When Should Hospitals Use Per Episode or Per Activation Payments?
If market data benchmarks for physician call coverage appear too high for your hospital, it may be appropriate to compensate physicians only when services are provided, i.e. on a per episode or per activation basis. These rates can either be in lieu of the more common per diem rates paid to physicians providing coverage to a hospital’s emergency department or in some situations as a combination of per diem and per episode or activation. Sometimes for small hospitals or specialties with a low volume of actual calls a periodic payment may be appropriate and less costly than a higher per diem rate. This Bullseye explains what these rates are and how they are typically used.
Per Activation Rates
An activation fee is a rate paid to an on-call physician only when they are required to respond to a call from the emergency department. The hospital continues to maintain a coverage schedule that requires availability of a specific physician (who “carries the beeper”) but if that physician does not get called, they receive no compensation for that day. Activation rates often only apply to instances when a physician must come to the hospital, though sometimes physicians are paid on a ‘per telephone consult’ as well. Often hospitals place a daily limit on the total number of activations that can occur during a single day.
Per Episode Payments
Per episode payments are made when an on-call physician sees a patient in the emergency department, or provides a procedure to a patient originating in the emergency department. A payment is made for each patient that is examined or treated by the on-call physician. Some per episode compensation arrangements cap the overall daily payment. This payment type is most often used for services that may result in a procedure like obstetrics, ENT, or GI, and for low volume specialties like ophthalmology or urology.
Combined Payment Types
Some hospitals pay per diem rate plus per activation or episode rates. In these situations, the per diem rate is generally set well below standard per diem market rates. This approach may reduce coverage costs in some hospitals with lower volume or in response to demands for pay increases. Some physicians may be more receptive to this compensation structure than a strictly per activation arrangement, since they receive some compensation for “carrying the beeper”, regardless of whether they respond to an on-call event during the day.

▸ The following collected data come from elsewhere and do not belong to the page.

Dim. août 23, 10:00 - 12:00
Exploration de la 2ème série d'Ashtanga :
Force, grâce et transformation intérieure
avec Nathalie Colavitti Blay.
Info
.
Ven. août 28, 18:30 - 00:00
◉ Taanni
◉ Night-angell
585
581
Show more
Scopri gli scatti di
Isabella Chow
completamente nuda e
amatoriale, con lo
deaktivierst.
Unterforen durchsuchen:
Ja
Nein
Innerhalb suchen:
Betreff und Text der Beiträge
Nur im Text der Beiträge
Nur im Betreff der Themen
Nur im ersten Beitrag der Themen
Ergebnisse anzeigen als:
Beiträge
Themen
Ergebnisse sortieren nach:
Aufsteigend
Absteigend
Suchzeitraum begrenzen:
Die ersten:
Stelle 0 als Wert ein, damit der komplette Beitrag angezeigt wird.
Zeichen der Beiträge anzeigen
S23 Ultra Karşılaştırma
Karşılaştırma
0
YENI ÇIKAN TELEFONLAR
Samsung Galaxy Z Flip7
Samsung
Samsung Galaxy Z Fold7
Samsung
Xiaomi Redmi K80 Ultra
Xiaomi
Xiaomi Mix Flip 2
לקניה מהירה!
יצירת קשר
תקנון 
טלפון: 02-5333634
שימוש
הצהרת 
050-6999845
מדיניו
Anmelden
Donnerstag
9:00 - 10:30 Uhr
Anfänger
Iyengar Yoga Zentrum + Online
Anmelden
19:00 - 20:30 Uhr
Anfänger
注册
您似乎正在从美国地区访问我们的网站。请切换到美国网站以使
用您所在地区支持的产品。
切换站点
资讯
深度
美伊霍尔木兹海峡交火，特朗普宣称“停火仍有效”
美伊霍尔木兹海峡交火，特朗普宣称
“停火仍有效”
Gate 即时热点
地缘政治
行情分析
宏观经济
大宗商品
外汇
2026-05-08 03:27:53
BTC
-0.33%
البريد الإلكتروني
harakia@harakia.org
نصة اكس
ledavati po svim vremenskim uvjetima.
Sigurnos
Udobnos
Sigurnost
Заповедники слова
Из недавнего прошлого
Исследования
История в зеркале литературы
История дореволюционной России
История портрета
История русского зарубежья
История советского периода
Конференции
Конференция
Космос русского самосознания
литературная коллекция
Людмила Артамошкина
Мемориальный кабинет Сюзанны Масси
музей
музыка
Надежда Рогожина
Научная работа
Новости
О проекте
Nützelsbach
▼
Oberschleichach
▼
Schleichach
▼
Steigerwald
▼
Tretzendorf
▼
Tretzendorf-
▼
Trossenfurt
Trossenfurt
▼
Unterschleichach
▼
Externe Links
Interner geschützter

Effect on Fair Market Value
The FMV of per activation and per episode payments should take into account market rates for those payment types as well as the total annual cost of the coverage services. In addition, it is useful to compare your institution’s annual coverage costs for a special to the total annual costs that would be incurred if more common per diem payments were made. This algorithm can be applied to combination rates as well. For example, for ophthalmology coverage, the following comparison could be made, assuming the Median Per Diem Coverage Benchmarks from MD Ranger’s 2018 reports:
Median Per Diem Rate ($300) x 365 days = $109,500 annual cost for ED coverage
Option One: Proposed payment rate: Median activation rate ($500) x Number of activations/year (45) = $22,500 annual cost
Option Two: Per Diem Rate ($150) x 365 days + $500 per activation (45) = $77,250
Both per episode and per activation rates are higher for surgical specialties than medical specialties, with the exception of procedure-based specialties such as GI and cardiology.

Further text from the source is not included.